*** Opening Data section ***
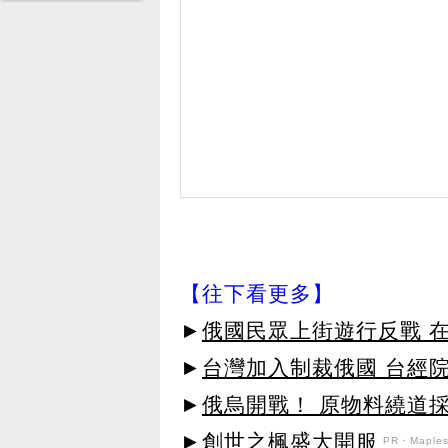
【往下看更多】
►
俄國民眾上街遊行反戰 
►
台灣加入制裁俄國 台經
►
俄烏開戰！ 原物料繞道
►創世之楓盛大開服
PR・Maplest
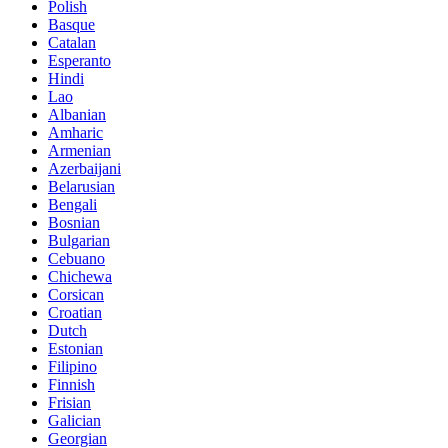
Polish
Basque
Catalan
Esperanto
Hindi
Lao
Albanian
Amharic
Armenian
Azerbaijani
Belarusian
Bengali
Bosnian
Bulgarian
Cebuano
Chichewa
Corsican
Croatian
Dutch
Estonian
Filipino
Finnish
Frisian
Galician
Georgian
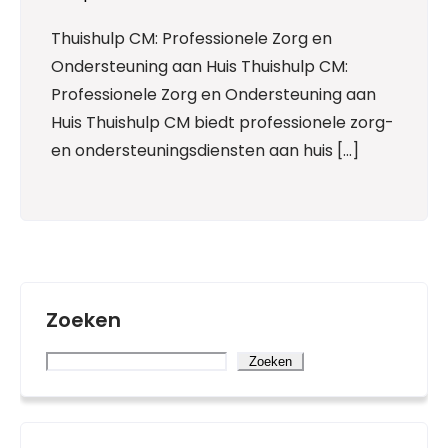
Thuishulp CM: Professionele Zorg en
Ondersteuning aan Huis Thuishulp CM:
Professionele Zorg en Ondersteuning aan
Huis Thuishulp CM biedt professionele zorg-
en ondersteuningsdiensten aan huis […]
Zoeken
Zoeken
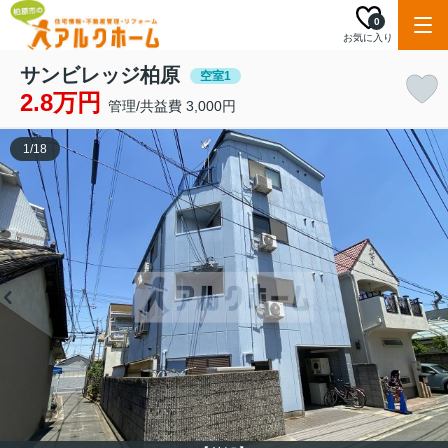
0
お気に入り
サンビレッジ柏原
空室1
2.8万円
管理/共益費 3,000円
1
/
18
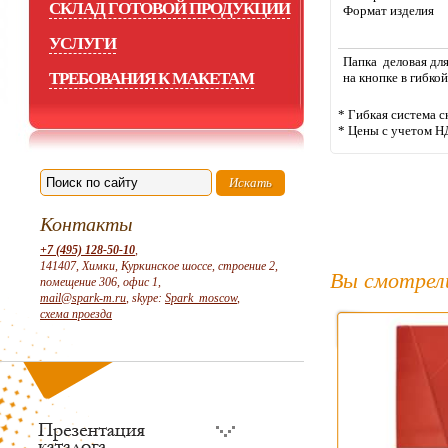
СКЛАД ГОТОВОЙ ПРОДУКЦИИ
Формат изделия
УСЛУГИ
Папка деловая дл
ТРЕБОВАНИЯ К МАКЕТАМ
на кнопке в гибко
* Гибкая система с
* Цены с учетом Н
Контакты
+7 (495) 128-50-10
,
141407, Химки, Куркинское шоссе, строение 2,
Вы смотрел
помещение 306, офис 1,
mail@spark-m.ru
, skype:
Spark_moscow
,
схема проезда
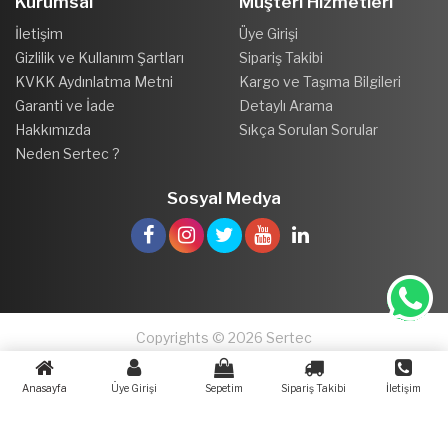
Kurumsal
Müşteri Hizmetleri
İletişim
Üye Girişi
Gizlilik ve Kullanım Şartları
Sipariş Takibi
KVKK Aydınlatma Metni
Kargo ve Taşıma Bilgileri
Garanti ve İade
Detaylı Arama
Hakkımızda
Sıkça Sorulan Sorular
Neden Sertec ?
Sosyal Medya
Copyrights © 2026 Sertec
Anasayfa
Üye Girişi
Sepetim
Sipariş Takibi
İletişim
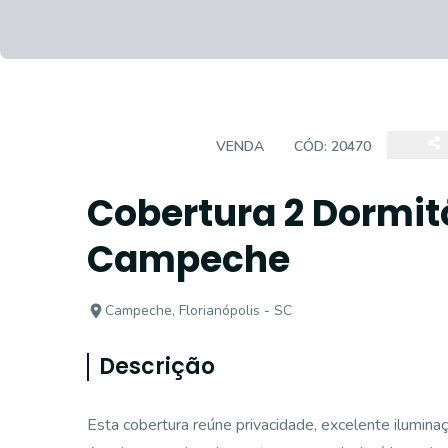
COBERTURA
VENDA
CÓD:
20470
Cobertura 2 Dormitó
Campeche
Campeche, Florianópolis - SC
Descrição
Esta cobertura reúne privacidade, excelente iluminaç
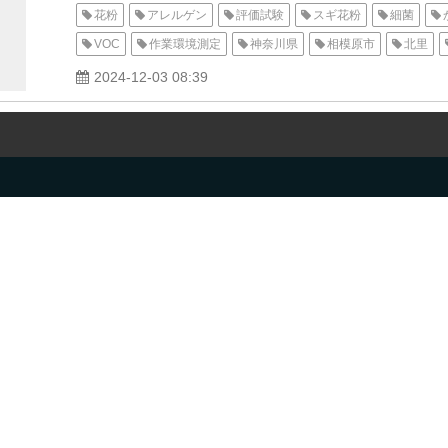
花粉
アレルゲン
評価試験
スギ花粉
細菌
VOC
作業環境測定
神奈川県
相模原市
北里
北里環境科学センター北里環境科学センター
一般財団法人
2024-12-03 08:39
受水槽検査
きたさと北里環境科学センター
消毒剤
Der p 1
浮遊細菌
真菌
落下
光触媒
抗菌
次亜塩素酸水
透析用水
プール水
温泉水
原湯
ASTM
EN規格
ISO
日本工業規格
JIS
微生
旅館業法
下水道法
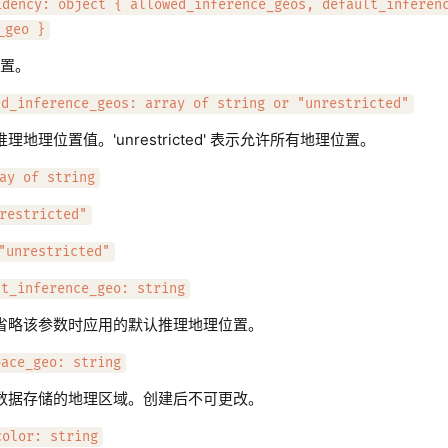
idency: object { allowed_inference_geos, default_inferen
_geo }
置。
ed_inference_geos: array of string or "unrestricted"
理地理位置值。'unrestricted' 表示允许所有地理位置。
ay of string
restricted"
"unrestricted"
lt_inference_geo: string
省略该参数时应用的默认推理地理位置。
pace_geo: string
数据存储的地理区域。创建后不可更改。
color: string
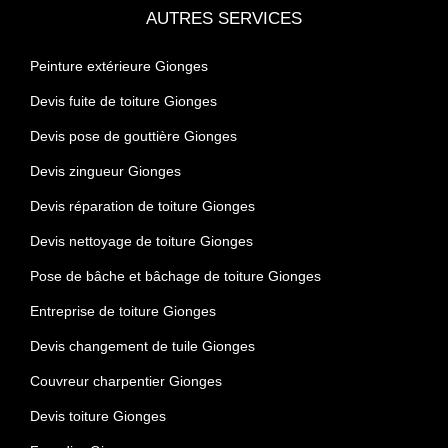
AUTRES SERVICES
Peinture extérieure Gionges
Devis fuite de toiture Gionges
Devis pose de gouttière Gionges
Devis zingueur Gionges
Devis réparation de toiture Gionges
Devis nettoyage de toiture Gionges
Pose de bâche et bâchage de toiture Gionges
Entreprise de toiture Gionges
Devis changement de tuile Gionges
Couvreur charpentier Gionges
Devis toiture Gionges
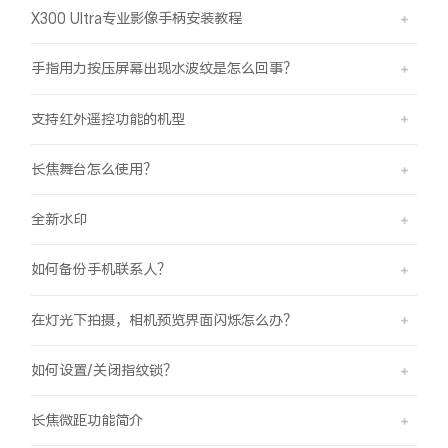
X300 Ultra专业影像手柄安装教程
手指用力按压屏幕出现水波纹是怎么回事？
支持红外遥控功能的机型
长焦舞台怎么使用？
全新水印
如何备份手机联系人？
在灯光下拍摄，相机预览界面闪烁怎么办？
如何设置/关闭指纹锁？
长焦微距功能简介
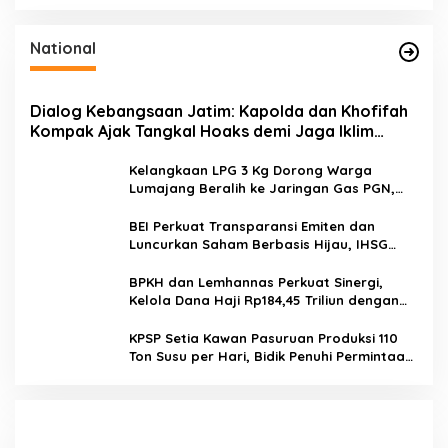
National
Dialog Kebangsaan Jatim: Kapolda dan Khofifah
Kompak Ajak Tangkal Hoaks demi Jaga Iklim
Investasi
Kelangkaan LPG 3 Kg Dorong Warga
Lumajang Beralih ke Jaringan Gas PGN,
Pasokan Terjamin dan Pembayaran Makin
Mudah
BEI Perkuat Transparansi Emiten dan
Luncurkan Saham Berbasis Hijau, IHSG
Menguat 0,64 Persen
BPKH dan Lemhannas Perkuat Sinergi,
Kelola Dana Haji Rp184,45 Triliun dengan
Tata Kelola Berkelanjutan
KPSP Setia Kawan Pasuruan Produksi 110
Ton Susu per Hari, Bidik Penuhi Permintaan
Industri 160 Ton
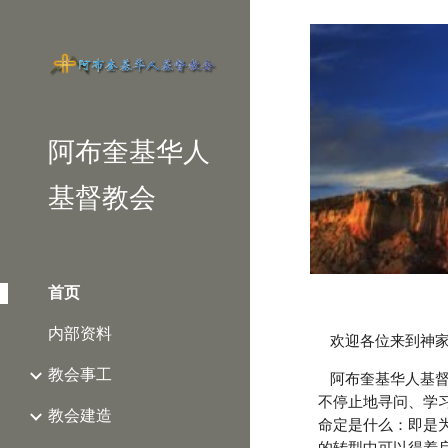
Sk
阿布奎基华人
基督教会
首页
内部资料
    欢迎各位来
教会事工
    阿布奎基华人基督教会自开始成立以来至今已经有三十年的历史了！过去的三十年来，我和同工们一起一直在神面前
不停止地寻问、学
教会建造
命定是什么：即是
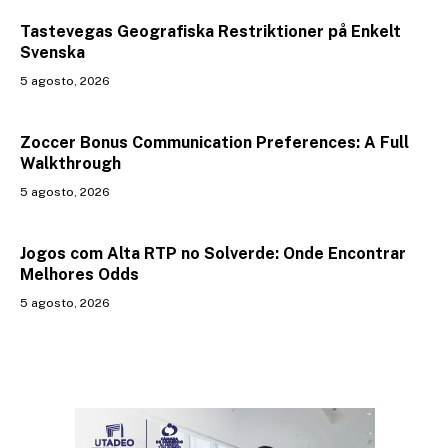
Tastevegas Geografiska Restriktioner på Enkelt
Svenska
5 agosto, 2026
Zoccer Bonus Communication Preferences: A Full
Walkthrough
5 agosto, 2026
Jogos com Alta RTP no Solverde: Onde Encontrar
Melhores Odds
5 agosto, 2026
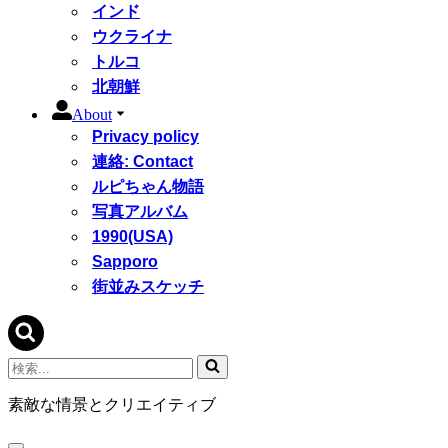
インド
ウクライナ
トルコ
北朝鮮
About
Privacy policy
連絡: Contact
ルピちゃん物語
写真アルバム
1990(USA)
Sapporo
街並みスケッチ
検
索...
素敵な情景とクリエイティブ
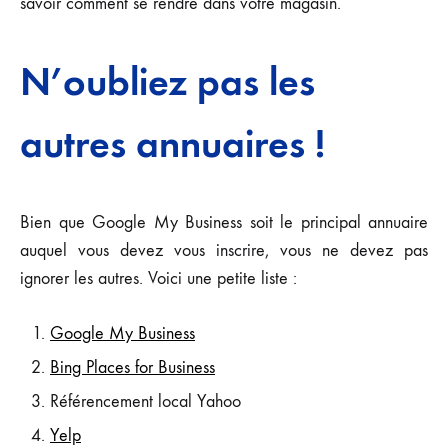
savoir comment se rendre dans votre magasin.
N’oubliez pas les
autres annuaires !
Bien que Google My Business soit le principal annuaire
auquel vous devez vous inscrire, vous ne devez pas
ignorer les autres. Voici une petite liste :
Google My Business
Bing Places for Business
Référencement local Yahoo
Yelp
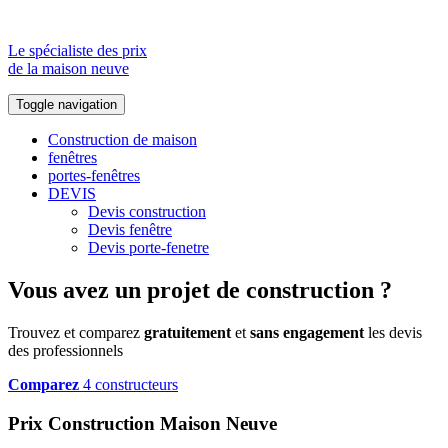
Le spécialiste des prix
de la maison neuve
Toggle navigation
Construction de maison
fenêtres
portes-fenêtres
DEVIS
Devis construction
Devis fenêtre
Devis porte-fenetre
Vous avez un projet de construction ?
Trouvez et comparez
gratuitement
et
sans engagement
les devis
des professionnels
Comparez
4 constructeurs
Prix Construction Maison Neuve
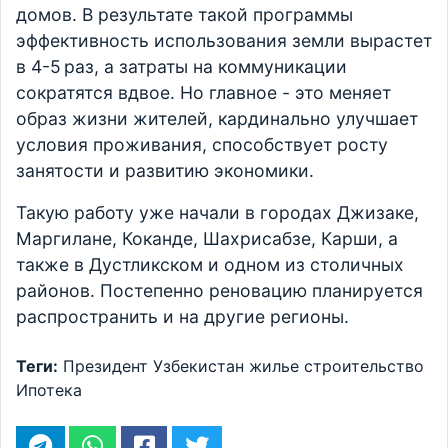
домов. В результате такой программы
эффективность использования земли вырастет
в 4-5 раз, а затраты на коммуникации
сократятся вдвое. Но главное - это меняет
образ жизни жителей, кардинально улучшает
условия проживания, способствует росту
занятости и развитию экономики.
Такую работу уже начали в городах Джизаке,
Маргилане, Коканде, Шахрисабзе, Карши, а
также в Дустликском и одном из столичных
районов. Постепенно реновацию планируется
распространить и на другие регионы.
Теги:
Президент
Узбекистан
жилье
строительство
Ипотека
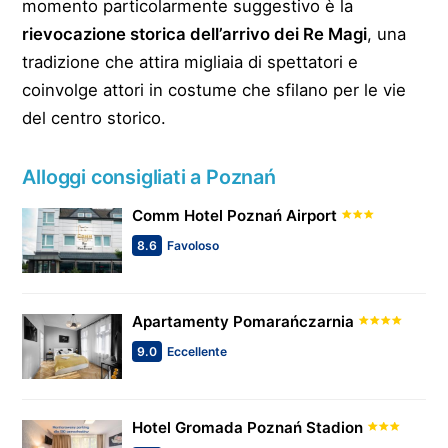
momento particolarmente suggestivo è la
rievocazione storica dell’arrivo dei Re Magi
, una
tradizione che attira migliaia di spettatori e
coinvolge attori in costume che sfilano per le vie
del centro storico.
Alloggi consigliati a Poznań
Comm Hotel Poznań Airport
8.6
Favoloso
Apartamenty Pomarańczarnia
9.0
Eccellente
Hotel Gromada Poznań Stadion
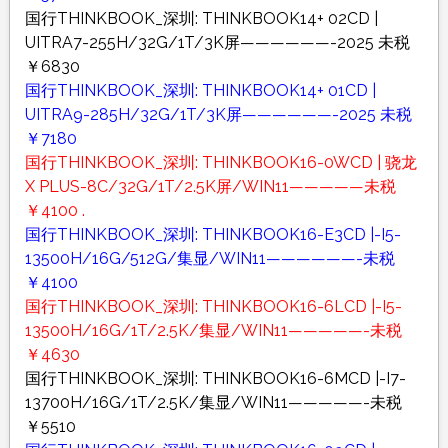
国行THINKBOOK_深圳: THINKBOOK14+ 02CD |
UITRA7-255H/32G/1T/3K屏——————-2025 未税
￥6830
国行THINKBOOK_深圳: THINKBOOK14+ 01CD |
UITRA9-285H/32G/1T/3K屏——————-2025 未税
￥7180
国行THINKBOOK_深圳: THINKBOOK16-0WCD | 骁龙
X PLUS-8C/32G/1T/2.5K屏/WIN11—————未税
￥4100 .
国行THINKBOOK_深圳: THINKBOOK16-E3CD |-I5-
13500H/16G/512G/集显/WIN11——————-未税
￥4100
国行THINKBOOK_深圳: THINKBOOK16-6LCD |-I5-
13500H/16G/1T/2.5K/集显/WIN11—————-未税
￥4630
国行THINKBOOK_深圳: THINKBOOK16-6MCD |-I7-
13700H/16G/1T/2.5K/集显/WIN11—————-未税
￥5510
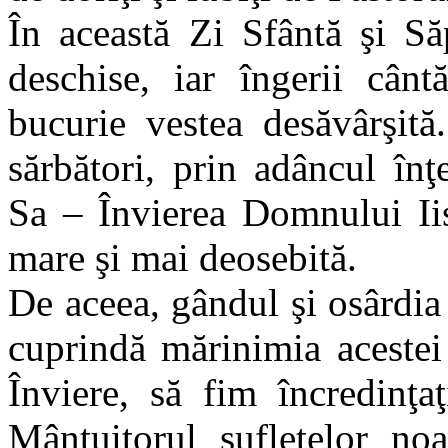
În această Zi Sfântă şi Să
deschise, iar îngerii cânt
bucurie vestea desăvârşit
sărbători, prin adâncul înţ
Sa – Învierea Domnului Ii
mare şi mai deosebită.
De aceea, gândul şi osârdia
cuprindă mărinimia acestei
Înviere, să fim încredinţa
Mântuitorul sufletelor noa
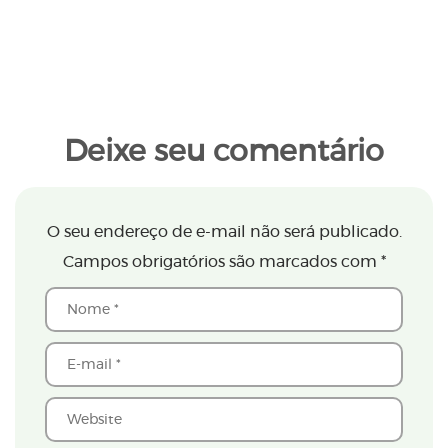
Deixe seu comentário
O seu endereço de e-mail não será publicado.
Campos obrigatórios são marcados com
*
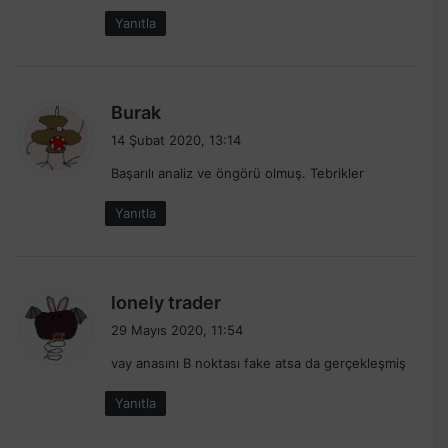
i
Yanıtla
:
d
Burak
e
14 Şubat 2020, 13:14
d
Başarılı analiz ve öngörü olmuş. Tebrikler
i
k
Yanıtla
i
:
d
lonely trader
e
29 Mayıs 2020, 11:54
d
vay anasını B noktası fake atsa da gerçekleşmiş
i
k
Yanıtla
i
:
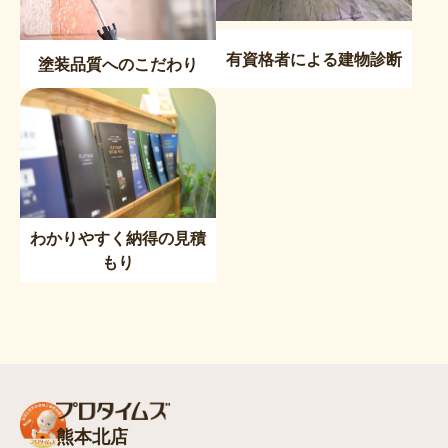
有資格者による建物診断
塗装品質へのこだわり
わかりやすく納得の見積
もり
熊本北店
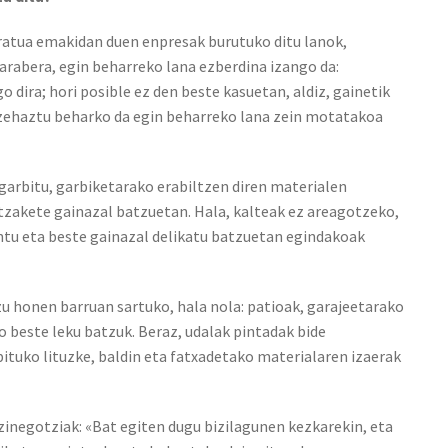
ratua emakidan duen enpresak burutuko ditu lanok,
arabera, egin beharreko lana ezberdina izango da:
dira; hori posible ez den beste kasuetan, aldiz, gainetik
zehaztu beharko da egin beharreko lana zein motatakoa
garbitu, garbiketarako erabiltzen diren materialen
itzakete gainazal batzuetan. Hala, kalteak ez areagotzeko,
entu eta beste gainazal delikatu batzuetan egindakoak
zu honen barruan sartuko, hala nola: patioak, garajeetarako
o beste leku batzuk. Beraz, udalak pintadak bide
ituko lituzke, baldin eta fatxadetako materialaren izaerak
zinegotziak: «Bat egiten dugu bizilagunen kezkarekin, eta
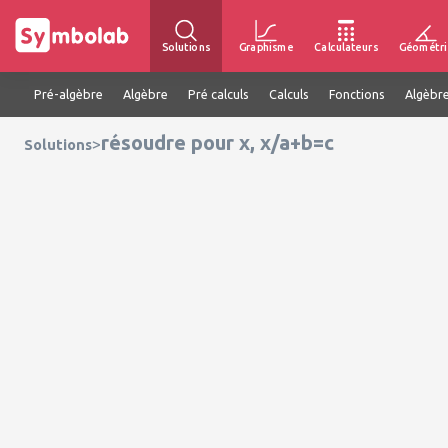
Solutions
Graphisme
Calculateurs
Géométri
Pré-algèbre
Algèbre
Pré calculs
Calculs
Fonctions
Algèbre
résoudre pour x, x/a+b=c
>
Solutions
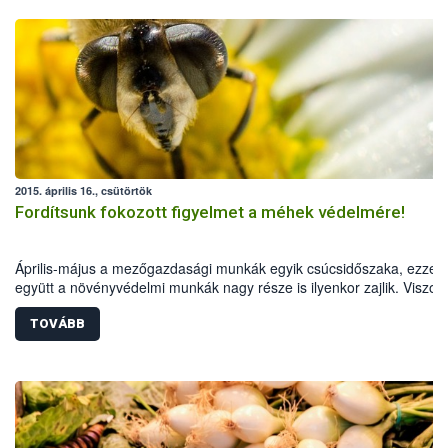
2015. április 16., csütörtök
Fordítsunk fokozott figyelmet a méhek védelmére!
Április-május a mezőgazdasági munkák egyik csúcsidőszaka, ezzel
együtt a növényvédelmi munkák nagy része is ilyenkor zajlik. Viszon
ebben az időszakban virágzik termesztett növényeink jelentős része 
TOVÁBB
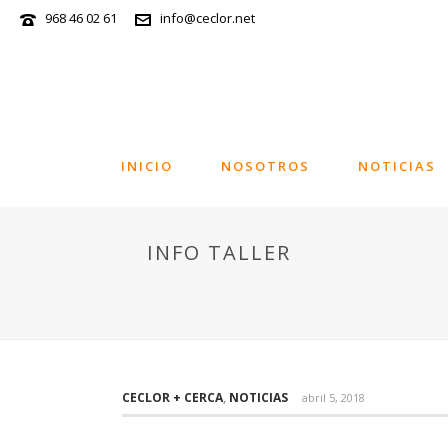
968 46 02 61
info@ceclor.net
INICIO
NOSOTROS
NOTICIAS
INFO TALLER
CECLOR + CERCA
,
NOTICIAS
abril 5, 2018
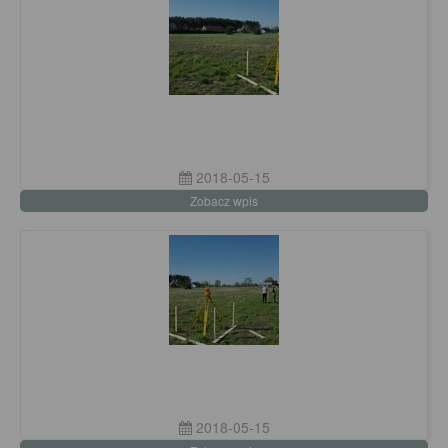
2018-05-15
Zobacz wpis
2018-05-15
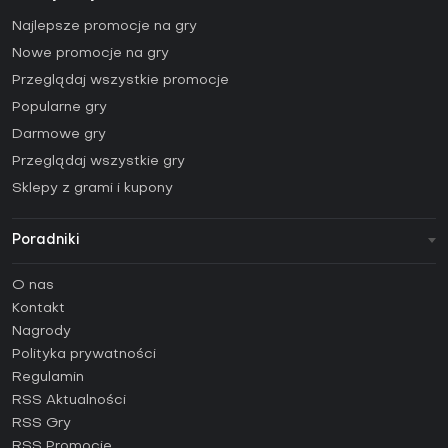
Najlepsze promocje na gry
Nowe promocje na gry
Przeglądaj wszystkie promocje
Popularne gry
Darmowe gry
Przeglądaj wszystkie gry
Sklepy z grami i kupony
Poradniki
FAQ
O nas
Poradniki
Kontakt
Jak aktywować klucz Steam (CD Key)?
Nagrody
Jak aktywować klucz Epic Games (CD Key)?
Polityka prywatności
Regulamin
Jak aktywować klucz GOG (CD Key)?
RSS Aktualności
Jak aktywować klucz Ubisoft Connect (CD Key)?
RSS Gry
Jak aktywować klucz EA App (CD Key)?
RSS Promocje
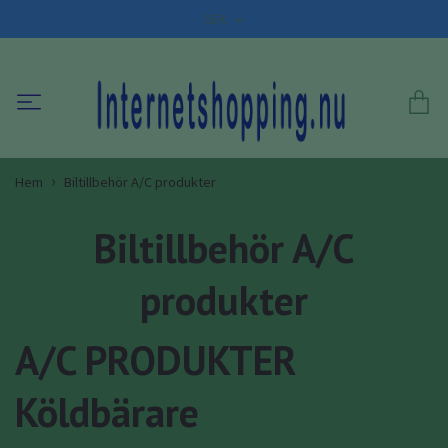
SEK
Hem
Biltillbehör A/C produkter
Biltillbehör A/C
produkter
A/C PRODUKTER
Köldbärare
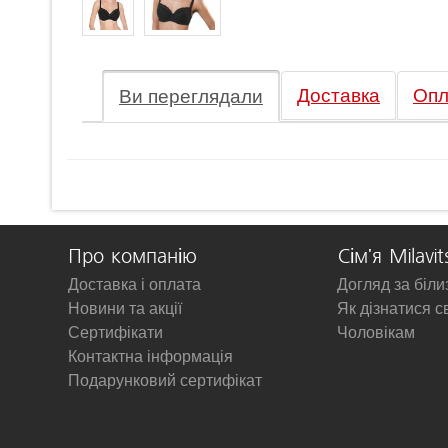
Доставка
Опл
Ви переглядали
Про компанію
Сім'я Milavit
Доставка і оплата
Догляд за біл
Новини та акції
Як дізнатися с
Сертифікати
Чоловікам
Контактна інформація
Подарунковий сертифікат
*** Closing Data section ***
What you should do =
Repeat exactly, and only, the entries from the line with "mare şi mai deosebită." through the line with "Április-május a mezőgazdasági". Pictures are skipped.

Finished task =
mare şi mai deosebită.
De aceea, gândul şi osârdia
cuprindă mărinimia acestei
Înviere, să fim încredinţa
Mântuitorul sufletelor noa
Deixe seu comentário
O seu endereço de e-mail não será publicado.
Campos obrigatórios são marcados com
*
i
Yanıtla
:
d
Burak
e
14 Şubat 2020, 13:14
d
Başarılı analiz ve öngörü olmuş. Tebrikler
i
k
Yanıtla
i
:
d
lonely trader
e
29 Mayıs 2020, 11:54
d
vay anasını B noktası fake atsa da gerçekleşmiş
i
k
Yanıtla
i
:
有資格者による建物診断
塗装品質へのこだわり
わかりやすく納得の見積
もり
熊本北店
ratua emakidan duen enpresak burutuko ditu lanok,
arabera, egin beharreko lana ezberdina izango da:
dira; hori posible ez den beste kasuetan, aldiz, gainetik
zehaztu beharko da egin beharreko lana zein motatakoa
garbitu, garbiketarako erabiltzen diren materialen
itzakete gainazal batzuetan. Hala, kalteak ez areagotzeko,
entu eta beste gainazal delikatu batzuetan egindakoak
zu honen barruan sartuko, hala nola: patioak, garajeetarako
o beste leku batzuk. Beraz, udalak pintadak bide
ituko lituzke, baldin eta fatxadetako materialaren izaerak
zinegotziak: «Bat egiten dugu bizilagunen kezkarekin, eta
Solutions
Graphisme
Calculateurs
Géométri
Pré-algèbre
Algèbre
Pré calculs
Calculs
Fonctions
Algèbre
résoudre pour x, x/a+b=c
>
Solutions
2015. április 16., csütörtök
Fordítsunk fokozott figyelmet a méhek védelmére!
Április-május a mezőgazdasági munkák egyik csúcsidőszaka, ezzel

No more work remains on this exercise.